++++ EXTRACTED INFORMATION ++++
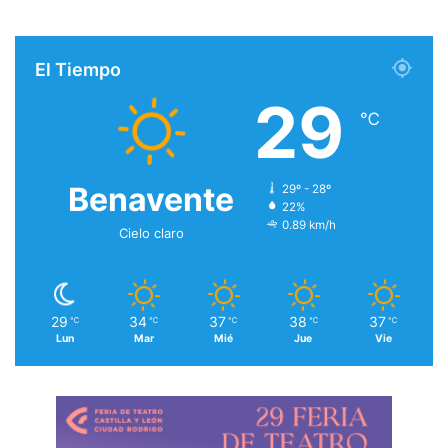
El Tiempo
29
℃
Benavente
29º - 28º
22%
0.89 km/h
Cielo claro
29
34
37
38
37
℃
℃
℃
℃
℃
Lun
Mar
Mié
Jue
Vie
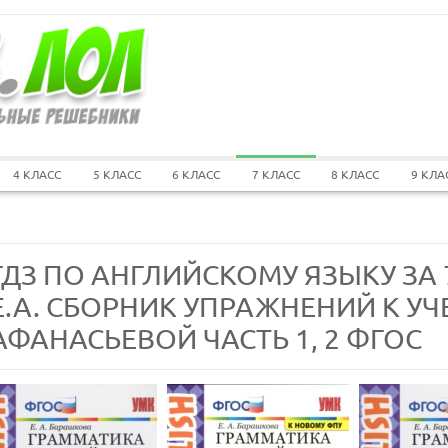
4 КЛАСС
5 КЛАСС
6 КЛАСС
7 КЛАСС
8 КЛАСС
9 КЛА
ГДЗ ПО АНГЛИЙСКОМУ ЯЗЫКУ ЗА
Е.А. СБОРНИК УПРАЖНЕНИЙ К У
АФАНАСЬЕВОЙ ЧАСТЬ 1, 2 ФГОС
++++
_TASK PROMPT_.
When "КЛАСС" shows up in a line of the material, report that line.

_RESULT OF THE TASK_.
4 КЛАСС
5 КЛАСС
6 КЛАСС
7 КЛАСС
8 КЛАСС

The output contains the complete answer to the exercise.